Zudem skizzierte er mittelfristige Pläne für die Zukunft der europäischen Verteidigung. „Russland investiert seit drei Jahren zehn Prozent seines Bruttoinlandsprodukts in die Verteidigung - wir müssen ein Ziel von drei bis 3,5 Prozent anstreben“, und zwar jedes Land für sich. Auf europäischer Ebene seien fürs Erste „sicher mal 200 Milliarden Euro“ an Investitionen nötig, sagte Macron. Man müsse diese Mittel mit innovativen finanziellen Instrumenten mobilisieren, es gebe auch genügend EU-Fonds, die ungenutzt seien. Das hochverschuldete Frankreich schaffte es zuletzt nur mit Mühe, zwei Prozent seiner Wirtschaftsleistung für die Verteidigung aufzubringen.
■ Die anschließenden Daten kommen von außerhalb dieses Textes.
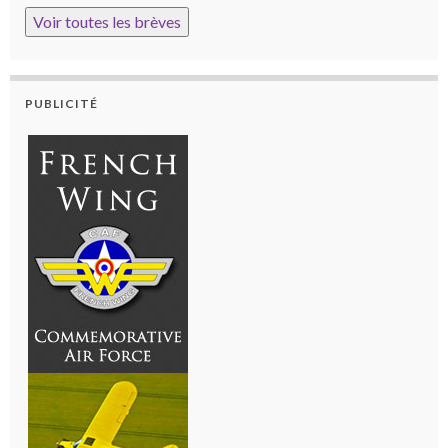
Voir toutes les brèves
PUBLICITÉ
In Frankreich wird über die nukleare Souveränität des Landes debattiert
Macron wiederholte dann erneut, er wünsche sich „eine offene Diskussion“ über die Ausweitung des französischen Atomschirms auf Europa. Man könne sich auch vorstellen, nukleare französische Sprengkörper in anderen europäischen Ländern zu stationieren, wie das die Amerikaner gemacht hätten, um diese in der Not zu ersetzen. In Frankreich selbst hat dieses Angebot des Präsidenten eine heftige Debatte über die nukleare Souveränität des Landes ausgelöst. Nicht nur die extreme Rechte von Marine Le Pen wehrte sich wortreich gegen eine „Teilung“ der französischen Atommacht. Auch François Hollande, Macrons sozialistischer Amtsvorgänger, sagte am Montag, die nukleare Abschreckung teile man nicht, die sei von Natur aus national.
Macron und die anderen EU-Regierungschefs versammeln sich am Donnerstag zu einem weiteren Gipfel, diesmal in Brüssel, naturgemäß dann ohne Keir Starmer. Die britische Regierung nimmt derweil die Gespräche mit der US-Regierung wieder auf: Verteidigungsminister John Healey reist Mitte der Woche nach Washington, um sich mit dem US-Verteidigungsminister Pete Hegseth zu treffen.